C’est un style qui a bien servi à l’ancienne physicienne en jonglant avec les coalitions allemandes souvent fractionnées et en maintenant le soutien du public au fil des ans.

« Merkel a brossé le tableau du plus grand défi depuis la Seconde Guerre mondiale, mais elle n’a pas parlé de guerre », a écrit l’influent journal Sueddeutsche Zeitung. « Elle ne s’est pas appuyée sur des paroles ou des gestes martiaux, mais sur la raison des gens. … Personne ne sait si cela suffira, mais son ton ne fera pas sombrer les gens dans l’incertitude et la peur ».

La réponse de Merkel à la pandémie de coronavirus est encore en cours d’élaboration, mais un sondage publié vendredi par la télévision ZDF a montré que 89% des Allemands pensaient que le gouvernement gérait bien la situation.
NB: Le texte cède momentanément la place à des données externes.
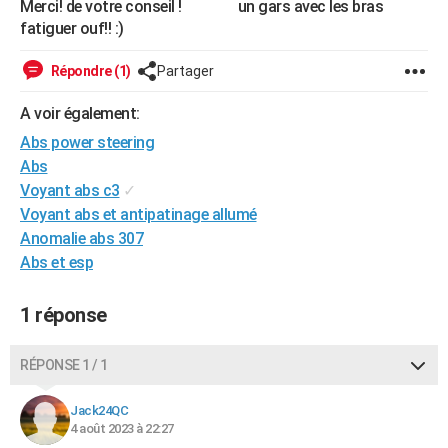
Merci! de votre conseil ! un gars avec les bras
City break
Voyage de noces
Climat
Destinations
Voyage nature
Forum
+
PHOTO
fatiguer ouf!! :)
GUIDES D'ACHAT
Répondre (1)
Partager
BONS PLANS
A voir également:
Abs power steering
CARTE DE VOEUX
Abs
Carte Bonne année
Carte Pâques
Carte de Noël
Carte Saint-Valentin
Carte d'anniversaire
DICTIONNAIRE
Voyant abs c3
✓
Voyant abs et antipatinage allumé
Biographies
Expressions
Dictionnaire
Citations
Proverbes
PROGRAMME TV
Anomalie abs 307
Abs et esp
COPAINS D'AVANT
Se connecter
Collèges
Universités
Service militaire
S'inscrire
Lycées
Primaires
Entreprises
Avis de recherche
AVIS DE DÉCÈS
1 réponse
FORUM
RÉPONSE 1 / 1
Lifestyle
Sport
Television
Cinema
Bricolage
Culture
Auto
Voyage
Jack24QC
4 août 2023 à 22:27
Ce sondage a permis à Mme Merkel de renforcer son leadership en tant que principale responsable politique du pays, et à son bloc de centre-droit, l’Union, d’enregistrer une forte hausse de 7 % après des mois où il a été mis à mal par des questions sur sa future direction.
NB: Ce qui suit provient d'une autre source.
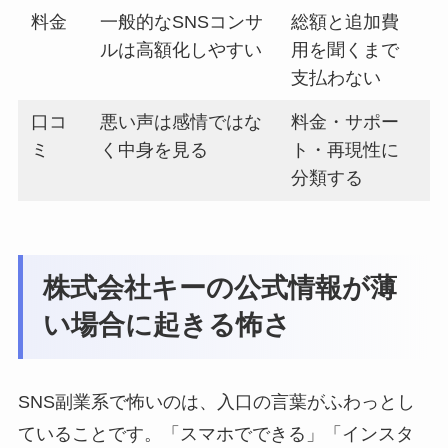
料金
一般的なSNSコンサ
総額と追加費
ルは高額化しやすい
用を聞くまで
支払わない
口コ
悪い声は感情ではな
料金・サポー
ミ
く中身を見る
ト・再現性に
分類する
株式会社キーの公式情報が薄
い場合に起きる怖さ
SNS副業系で怖いのは、入口の言葉がふわっとし
ていることです。「スマホでできる」「インスタ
La chancelière, âgée de 65 ans, avait initialement demandé au ministre de la santé Jens Spahn d’être le visage public de la réponse du gouvernement, ce qui a suscité quelques critiques, mais a occupé le devant de la scène au cours des deux dernières semaines.

Elle a maintenu cette attitude après avoir été mise en quarantaine dimanche, après qu’un médecin qui lui avait administré un vaccin se soit avéré positif au coronavirus. Depuis lors, elle a elle-même été testée deux fois négative pour le virus, mais continue à travailler à domicile.

Lundi, elle a dirigé une réunion du cabinet par téléphone depuis son domicile, puis a diffusé un message audio présentant un énorme programme d’aide du gouvernement pour amortir le choc de la crise sur les entreprises – un format qu’elle a déclaré « inhabituel, mais qui était important pour moi ».

Son vice-chancelier, Olaf Scholz, qui est également ministre des finances et membre de son partenaire de coalition, Social-Démocrate, a également eu l’occasion de briller dans la crise, en ouvrant la voie avec le paquet d’aide qui permettra à l’Allemagne d’offrir aux entreprises plus de 1 000 milliards d’euros qu’il a qualifié de « bazooka ».

Le jury ne sait pas encore comment l’approche du gouvernement fonctionnera, mais après avoir dégagé un excédent budgétaire pendant une demi-décennie, l’Allemagne est bien préparée à offrir ce programme d’aide massif. Son système de soins de santé est en assez bonne forme pour accueillir des patients venant d’Italie et de France, qui sont débordées, et des lits de soins intensifs sont toujours disponibles.

Bien que l’Allemagne ait enregistré le troisième plus grand nombre d’infections au coronavirus en Europe avec plus de 125 000 cas, selon un décompte de l’université Johns Hopkins, elle n’a vu que 2871 personnes mourir, ce qui la place au sixième rang en Europe derrière l’Italie, l’Espagne, la France, la Grande-Bretagne et même les Pays-Bas. L’Italie à elle seule compte plus de 10 000 morts.

Les experts ont attribué le succès de l’Allemagne en partie à la généralisation et à la précocité des tests de dépistage du virus, entre autres choses.

Dans un message audio diffusé jeudi soir, Mme Merkel a toutefois averti qu’il était bien trop tôt pour déclarer la victoire sur le COVID-19, déclarant que « ce n’est pas le moment de parler de mesures d’assouplissement ».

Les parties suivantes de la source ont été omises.